Looking forward on how this railroad is growing!


----------



## Totalwrecker (Feb 26, 2009)

Hi Paulus. 
Thanks for the kind words. 
It's a dry heat... has been a selling point for years, except in monsoon season and then we dance in the rain, lightening permitting... 
Would be drier if my head didn't sweat like a dripping mop! When I went out to play it was 88 in the shade... I was in the sun. 
When you say Dry County I think of the Austin Lounge Lizards and their lament of no booze! 

I did lift a rather unused WR10 from an inner spur yesterday, so I can now plot my mine spur, would be easier if I had the smelter built first.... but that's not how this is evolving.

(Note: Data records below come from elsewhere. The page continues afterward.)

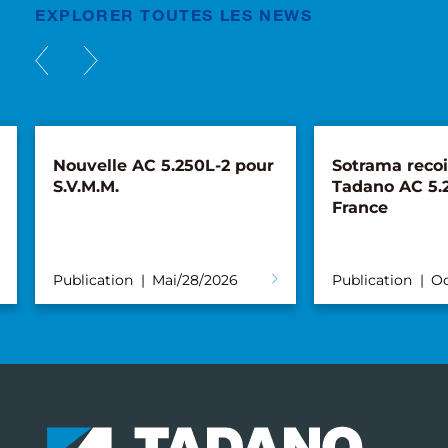
EXPLORER TOUTES LES NEWS
Nouvelle AC 5.250L-2 pour
Sotrama recoi
S.V.M.M.
Tadano AC 5.
France
Publication
Mai/28/2026
Publication
Oc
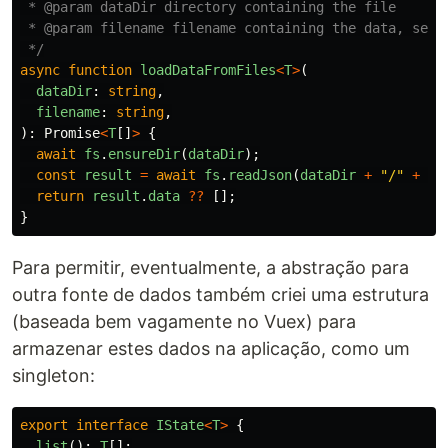
 * @param dataDir directory containing the file

 * @param filename filename containing the data, seria
 */
async
function
loadDataFromFiles
<
T
>
(
dataDir
:
string
,
filename
:
string
,
):
Promise
<
T
[]
>
{
await
fs
.
ensureDir
(
dataDir
);
const
result
=
await
fs
.
readJson
(
dataDir
+
"
/
"
+
fi
return
result
.
data
??
[];
}
Para permitir, eventualmente, a abstração para
outra fonte de dados também criei uma estrutura
(baseada bem vagamente no Vuex) para
armazenar estes dados na aplicação, como um
singleton:
export
interface
IState
<
T
>
{
list
():
T
[];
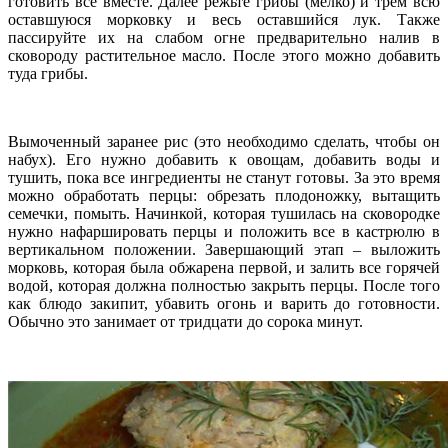
готовить все вместе. Далее режьте грибы (мелко) и трем всю
оставшуюся морковку и весь оставшийся лук. Также
пассируйте их на слабом огне предварительно налив в
сковороду растительное масло. После этого можно добавить
туда грибы.
Вымоченный заранее рис (это необходимо сделать, чтобы он
набух). Его нужно добавить к овощам, добавить воды и
тушить, пока все ингредиенты не станут готовы. За это время
можно обработать перцы: обрезать плодоножку, вытащить
семечки, помыть. Начинкой, которая тушилась на сковородке
нужно нафаршировать перцы и положить все в кастрюлю в
вертикальном положении. Завершающий этап – выложить
морковь, которая была обжарена первой, и залить все горячей
водой, которая должна полностью закрыть перцы. После того
как блюдо закипит, убавить огонь и варить до готовности.
Обычно это занимает от тридцати до сорока минут.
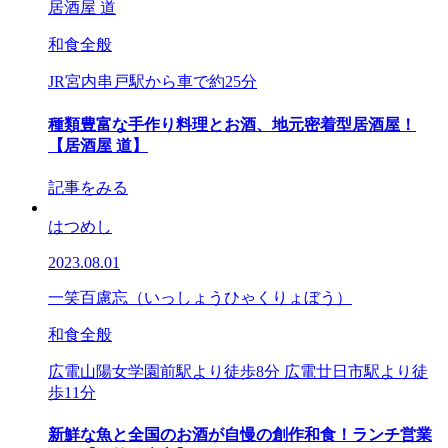
居酒屋 道
和食全般
JR宮内串戸駅から車で約25分
種類豊富な手作り料理とお酒、地元密着型居酒屋！
【居酒屋 道】
記事をみる
はつめし
2023.08.01
一笑百慮忘（いっしょうひゃくりょぼう）
和食全般
広電山陽女学園前駅より徒歩8分 広電廿日市駅より徒
歩11分
新鮮な魚と全国のお酒が自慢の創作和食！ランチ営業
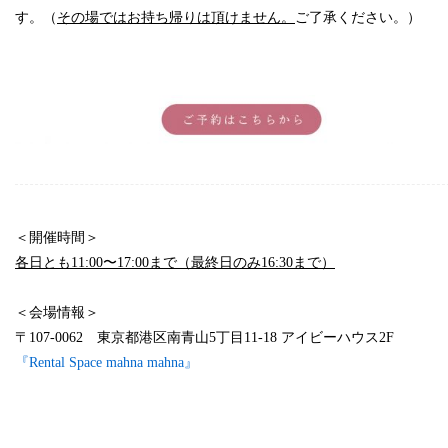
す。（
その場ではお持ち帰りは頂けません。
ご了承ください。）
スペース
＜開催時間＞
各日とも11:00〜17:00まで（最終日のみ16:30まで）
space
＜会場情報＞
〒107-0062 東京都港区南青山5丁目11-18 アイビーハウス2F
『Rental Space mahna mahna』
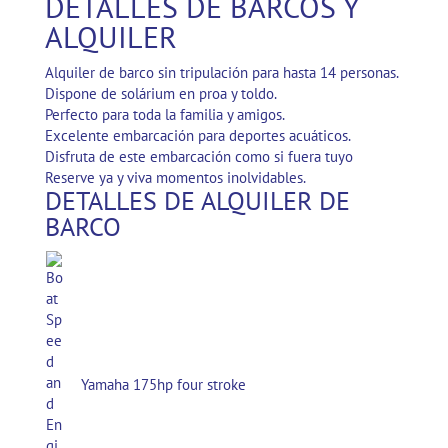
DETALLES DE BARCOS Y
ALQUILER
Alquiler de barco sin tripulación para hasta 14 personas.
Dispone de solárium en proa y toldo.
Perfecto para toda la familia y amigos.
Excelente embarcación para deportes acuáticos.
Disfruta de este embarcación como si fuera tuyo
Reserve ya y viva momentos inolvidables.
DETALLES DE ALQUILER DE
BARCO
Yamaha 175hp four stroke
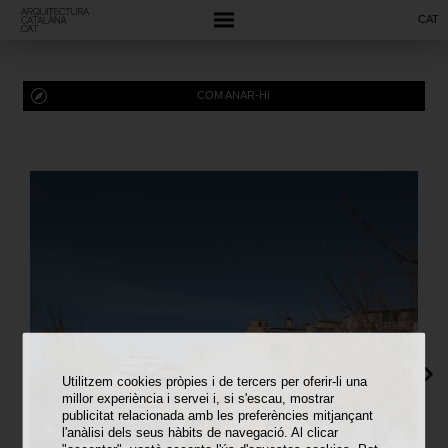
CAT
COM ANAR-HI
Utilitzem cookies pròpies i de tercers per oferir-li una
millor experiència i servei i, si s'escau, mostrar
publicitat relacionada amb les preferències mitjançant
l'anàlisi dels seus hàbits de navegació. Al clicar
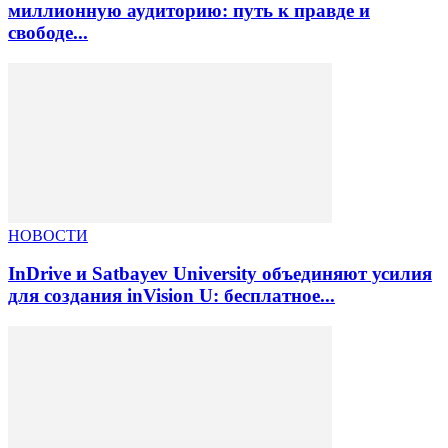
миллионную аудиторию: путь к правде и
свободе...
НОВОСТИ
InDrive и Satbayev University объединяют усилия
для создания inVision U: бесплатное...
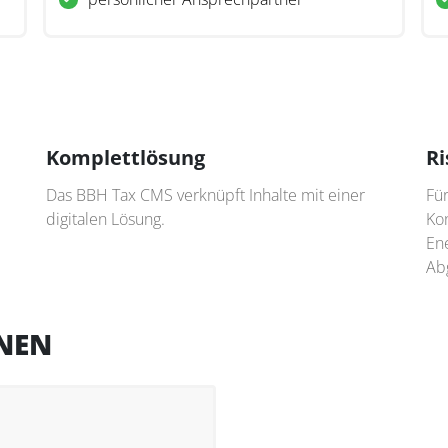
Komplettlösung
Ri
Das BBH Tax CMS verknüpft Inhalte mit einer
Für
digitalen Lösung.
Kon
Ene
Ab
NEN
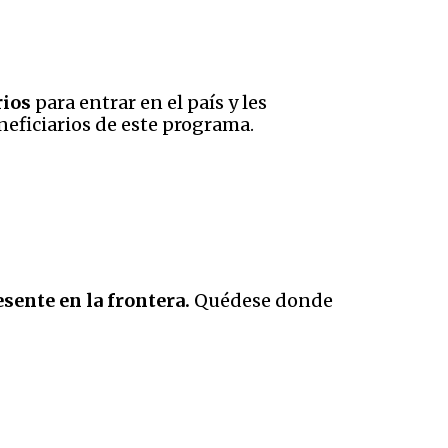
rios
para entrar en el país y les
neficiarios de este programa.
esente en la frontera.
Quédese donde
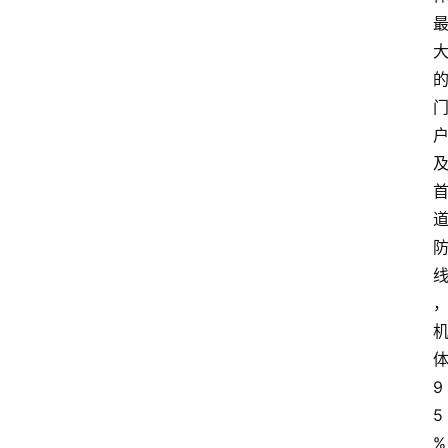
9
5
%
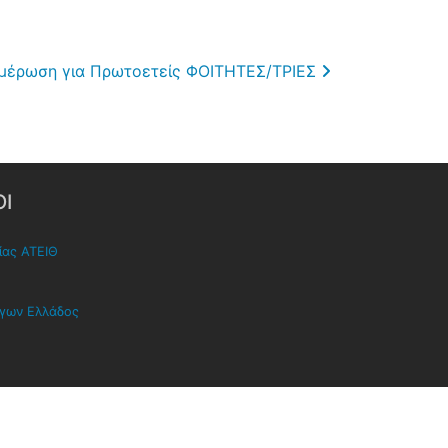
ημέρωση για Πρωτοετείς ΦΟΙΤΗΤΕΣ/ΤΡΙΕΣ
Ι
ίας ΑΤΕΙΘ
όγων Ελλάδος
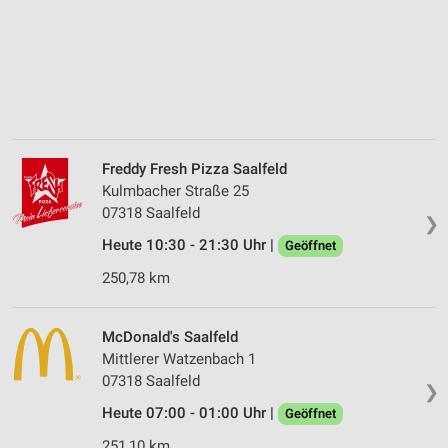
Freddy Fresh Pizza Saalfeld
Kulmbacher Straße 25
07318 Saalfeld
❯
Heute 10:30 - 21:30 Uhr |
Geöffnet
250,78 km
McDonald's Saalfeld
Mittlerer Watzenbach 1
07318 Saalfeld
❯
Heute 07:00 - 01:00 Uhr |
Geöffnet
251,10 km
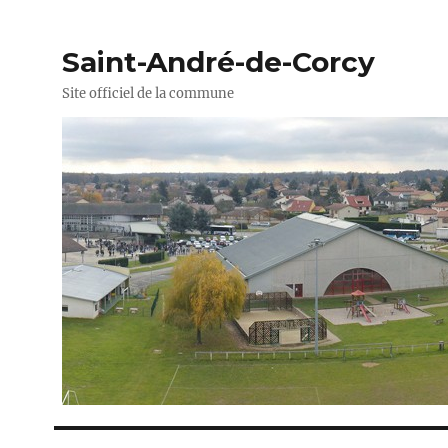
Saint-André-de-Corcy
Site officiel de la commune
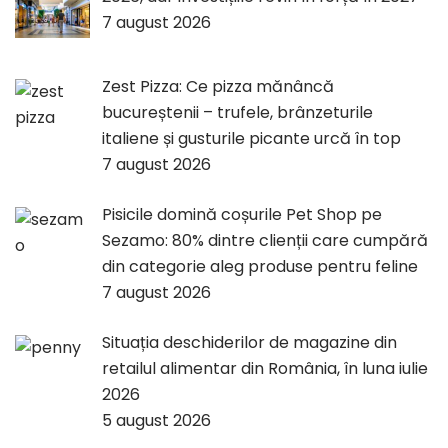
7 august 2026
Zest Pizza: Ce pizza mănâncă
bucureștenii – trufele, brânzeturile
italiene și gusturile picante urcă în top
7 august 2026
Pisicile domină coșurile Pet Shop pe
Sezamo: 80% dintre clienții care cumpără
din categorie aleg produse pentru feline
7 august 2026
Situația deschiderilor de magazine din
retailul alimentar din România, în luna iulie
2026
5 august 2026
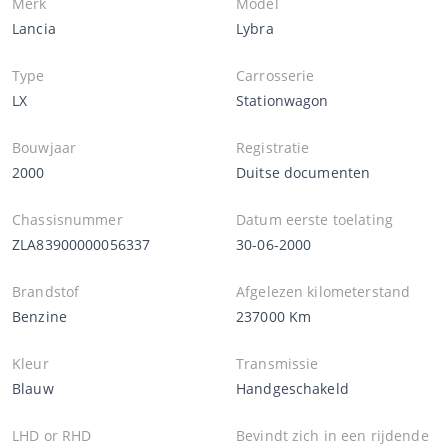
Merk
Model
Lancia
Lybra
Type
Carrosserie
LX
Stationwagon
Bouwjaar
Registratie
2000
Duitse documenten
Chassisnummer
Datum eerste toelating
ZLA83900000056337
30-06-2000
Brandstof
Afgelezen kilometerstand
Benzine
237000 Km
Kleur
Transmissie
Blauw
Handgeschakeld
LHD or RHD
Bevindt zich in een rijdende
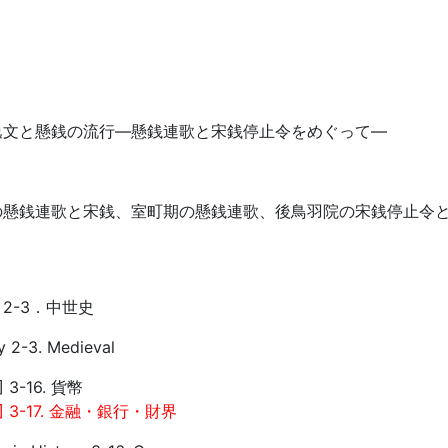
逸文と懸銭の流行―懸銭連歌と宋銭停止令をめぐって―
の懸銭連歌と宋銭、室町期の懸銭連歌、後鳥羽院の宋銭停止令
2-3．中世史
y 2-3. Medieval
3-16. 貨幣
 3-17. 金融・銀行・財界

There may be another perimeter expansion for a deeper mine building.... then again maybe staging flats could work... uh oh I'm slipping into Ponderousness, I'd better close. 

John


----------



## Westcott (Feb 17, 2009)

Good work John. 
I particularly like the model giant spherical cactus that appears in a few of your shots. 
Very realistic.


----------



## Totalwrecker (Feb 26, 2009)

Weather turned a tad cooler and I got busy...

Since the barn will be dark inside I didn't see the need for SS track inside, I finally found a use for some trex scrap I made for the dump... an On3 ladder....









Luck was on my side, the strips were just a shim under rail height. The brad nailer made quick work of laying it down.








I've gotto pick up some more Spaz screws and then set the other two planks in place. The far end will be sealed and there will be a drop down door atthis end.
Now in the other diection, I've laid out the inner spur and the climb to the tiple may require idler cars between the loco and the ore car...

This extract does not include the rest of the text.